Maussan shared on social media and in his presentation the results of DNA and carbon dating tests that he said he commissioned on "the beings."
A Mexican scientist, at the request of Reuters, reviewed the results and concluded they indicated normal life on Earth.
Maussan told Reuters on Friday that the test results were not directly related to the two bodies that he showed Congress this week, however. In fact, he said, they were conducted on an entirely different body, known as Victoria, that remains in Peru.
"They were found in the same place. They have the same physical appearance, they are the same," Maussan said of Victoria and the two bodies he presented in Mexico. Testing was not done on those two bodies in order to avoid damaging them, he said.
Maussan is no stranger to controversy. He has made claims about other remains in the past that have been widely criticized. He participated in a 2017 TV documentary about other remains found near the Nazca Lines, which experts like Tomasto-Cagigao and paleontologist Rodolfo Salas-Gismondi have said appeared to feature doctored mummies.
Now, he has angered Peruvian officials.
Peruvian Culture Minister Leslie Urteaga has questioned how the specimens, which she said were pre-Hispanic objects, left Peru and says a criminal complaint has been filed.

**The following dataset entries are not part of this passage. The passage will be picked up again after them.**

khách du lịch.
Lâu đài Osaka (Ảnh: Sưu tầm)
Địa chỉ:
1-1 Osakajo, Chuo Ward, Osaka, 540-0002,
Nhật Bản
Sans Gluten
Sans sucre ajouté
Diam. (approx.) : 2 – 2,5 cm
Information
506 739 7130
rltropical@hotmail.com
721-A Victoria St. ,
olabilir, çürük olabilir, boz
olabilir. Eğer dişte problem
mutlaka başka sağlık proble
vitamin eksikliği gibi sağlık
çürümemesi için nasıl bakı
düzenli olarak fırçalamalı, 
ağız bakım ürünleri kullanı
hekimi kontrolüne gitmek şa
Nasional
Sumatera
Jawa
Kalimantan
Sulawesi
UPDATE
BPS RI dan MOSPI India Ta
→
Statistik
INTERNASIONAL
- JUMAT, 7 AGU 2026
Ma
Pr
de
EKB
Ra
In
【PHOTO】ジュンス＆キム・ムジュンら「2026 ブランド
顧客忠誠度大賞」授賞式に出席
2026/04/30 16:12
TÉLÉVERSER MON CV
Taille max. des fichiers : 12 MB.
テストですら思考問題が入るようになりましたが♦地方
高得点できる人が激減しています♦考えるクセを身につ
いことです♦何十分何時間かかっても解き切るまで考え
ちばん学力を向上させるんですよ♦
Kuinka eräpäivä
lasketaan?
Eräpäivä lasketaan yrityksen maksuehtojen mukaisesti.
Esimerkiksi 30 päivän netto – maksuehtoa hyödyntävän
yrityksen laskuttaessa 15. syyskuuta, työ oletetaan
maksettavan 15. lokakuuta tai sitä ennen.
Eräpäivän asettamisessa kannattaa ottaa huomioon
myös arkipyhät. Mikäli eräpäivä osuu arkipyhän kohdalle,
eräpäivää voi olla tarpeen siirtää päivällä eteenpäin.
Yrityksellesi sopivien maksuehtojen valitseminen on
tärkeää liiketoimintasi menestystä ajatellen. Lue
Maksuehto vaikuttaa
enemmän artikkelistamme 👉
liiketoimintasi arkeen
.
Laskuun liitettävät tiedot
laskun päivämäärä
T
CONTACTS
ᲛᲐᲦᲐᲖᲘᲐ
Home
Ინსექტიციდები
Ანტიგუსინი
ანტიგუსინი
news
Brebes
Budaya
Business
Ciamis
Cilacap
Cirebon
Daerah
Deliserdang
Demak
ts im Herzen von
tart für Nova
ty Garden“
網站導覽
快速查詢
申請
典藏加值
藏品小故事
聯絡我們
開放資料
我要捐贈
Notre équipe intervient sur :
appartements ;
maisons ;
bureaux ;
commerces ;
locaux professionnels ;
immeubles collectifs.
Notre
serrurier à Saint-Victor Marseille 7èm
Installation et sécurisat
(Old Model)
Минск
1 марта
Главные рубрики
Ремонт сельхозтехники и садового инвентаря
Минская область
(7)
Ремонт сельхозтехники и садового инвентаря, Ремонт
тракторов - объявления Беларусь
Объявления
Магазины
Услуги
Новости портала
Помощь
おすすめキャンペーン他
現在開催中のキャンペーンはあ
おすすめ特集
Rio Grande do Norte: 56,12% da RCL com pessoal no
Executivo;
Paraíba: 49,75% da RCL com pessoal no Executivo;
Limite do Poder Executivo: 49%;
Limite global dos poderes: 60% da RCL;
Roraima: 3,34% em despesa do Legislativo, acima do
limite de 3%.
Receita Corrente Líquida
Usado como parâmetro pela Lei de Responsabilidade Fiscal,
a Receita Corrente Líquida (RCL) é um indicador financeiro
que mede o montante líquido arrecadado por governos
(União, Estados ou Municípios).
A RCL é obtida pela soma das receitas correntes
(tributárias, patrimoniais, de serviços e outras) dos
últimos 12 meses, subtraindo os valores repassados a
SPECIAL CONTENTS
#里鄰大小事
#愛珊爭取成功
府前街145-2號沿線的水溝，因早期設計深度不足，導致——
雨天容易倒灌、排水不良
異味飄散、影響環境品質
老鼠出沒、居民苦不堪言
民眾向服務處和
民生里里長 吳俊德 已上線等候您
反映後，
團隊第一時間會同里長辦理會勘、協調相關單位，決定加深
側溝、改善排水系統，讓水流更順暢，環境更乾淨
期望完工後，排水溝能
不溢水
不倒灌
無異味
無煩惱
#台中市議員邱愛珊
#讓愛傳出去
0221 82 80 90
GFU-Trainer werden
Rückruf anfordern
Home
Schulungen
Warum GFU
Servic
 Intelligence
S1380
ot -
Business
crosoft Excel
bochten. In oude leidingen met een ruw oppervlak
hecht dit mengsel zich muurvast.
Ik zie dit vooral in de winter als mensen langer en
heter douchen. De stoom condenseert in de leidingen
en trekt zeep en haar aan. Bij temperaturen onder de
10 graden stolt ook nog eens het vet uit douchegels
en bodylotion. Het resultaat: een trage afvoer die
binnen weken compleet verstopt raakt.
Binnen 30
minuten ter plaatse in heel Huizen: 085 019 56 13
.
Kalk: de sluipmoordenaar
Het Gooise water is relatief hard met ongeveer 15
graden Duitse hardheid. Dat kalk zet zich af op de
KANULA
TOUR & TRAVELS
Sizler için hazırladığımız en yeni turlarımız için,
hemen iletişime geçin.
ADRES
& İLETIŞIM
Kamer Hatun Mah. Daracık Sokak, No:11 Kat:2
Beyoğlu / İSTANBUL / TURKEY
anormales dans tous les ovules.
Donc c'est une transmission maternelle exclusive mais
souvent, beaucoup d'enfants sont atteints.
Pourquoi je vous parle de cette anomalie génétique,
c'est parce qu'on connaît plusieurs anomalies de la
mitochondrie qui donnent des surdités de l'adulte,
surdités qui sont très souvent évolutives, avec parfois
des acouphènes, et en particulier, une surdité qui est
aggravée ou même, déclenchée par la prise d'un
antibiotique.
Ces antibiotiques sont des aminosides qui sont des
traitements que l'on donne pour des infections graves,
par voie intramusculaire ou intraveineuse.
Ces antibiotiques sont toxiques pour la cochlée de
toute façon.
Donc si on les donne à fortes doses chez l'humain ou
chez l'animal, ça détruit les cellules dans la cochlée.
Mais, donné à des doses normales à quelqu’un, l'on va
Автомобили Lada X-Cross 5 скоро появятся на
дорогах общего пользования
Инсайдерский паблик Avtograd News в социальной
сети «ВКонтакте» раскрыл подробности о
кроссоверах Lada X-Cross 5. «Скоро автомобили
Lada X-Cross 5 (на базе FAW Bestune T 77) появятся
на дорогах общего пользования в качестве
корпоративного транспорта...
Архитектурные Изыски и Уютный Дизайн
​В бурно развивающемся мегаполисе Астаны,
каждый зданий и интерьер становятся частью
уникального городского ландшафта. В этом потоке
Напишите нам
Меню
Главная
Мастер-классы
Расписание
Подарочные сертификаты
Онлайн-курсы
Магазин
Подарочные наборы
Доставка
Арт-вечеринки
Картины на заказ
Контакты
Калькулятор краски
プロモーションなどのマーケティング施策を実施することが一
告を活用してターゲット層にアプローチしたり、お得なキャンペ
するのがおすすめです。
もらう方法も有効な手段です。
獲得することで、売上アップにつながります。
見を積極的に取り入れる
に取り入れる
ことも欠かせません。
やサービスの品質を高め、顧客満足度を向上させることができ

"I'm not worried. I have done absolutely nothing illegal," Maussan said.
How the bodies arrived in Mexico is a question he says he cannot answer. Borrowed by Maussan for the hearing, they are in the possession of a Mexican man, who was in Maussan's office on Friday and who declined to be identified.
When asked how the bodies - whom he called Clara and Mauricio - came to be in his possession, the man replied only that he would reveal all "at the appropriate time."
Jose de Jesus Zalce Benitez, Director of the Health Sciences Research Institute of the Secretary of the Navy, participated in the congressional hearing, bolstering Maussan's claims. Now joining him at his office, he calmly explained his interpretation of the science.
"Based on the DNA tests, which were compared with more than one million species ... they are not related to what is known or described up to this moment by science or by human knowledge," he said.
Julieta Fierro, the scientist at Mexico's National Autonomous University's (UNAM) Institute of Astronomy who reviewed Maussan's test results for Reuters, sees far less mystery in the data.
She said that the presence of carbon-14 in studies done by UNAM proves that the samples were related to brain and skin tissues from different mummies who died at different times.
The proportion of the radioactive carbon-14 isotope that is absorbed by living organisms into their tissue decays over time, which allows scientists to determine the approximate year of death of the specimen.
On other planets, the amount of carbon-14 in their atmospheres would not necessarily be the same as on Earth, she said.
All in all, the results "do not show anything mysterious that could indicate life compounds that do not exist on Earth," Fierro said.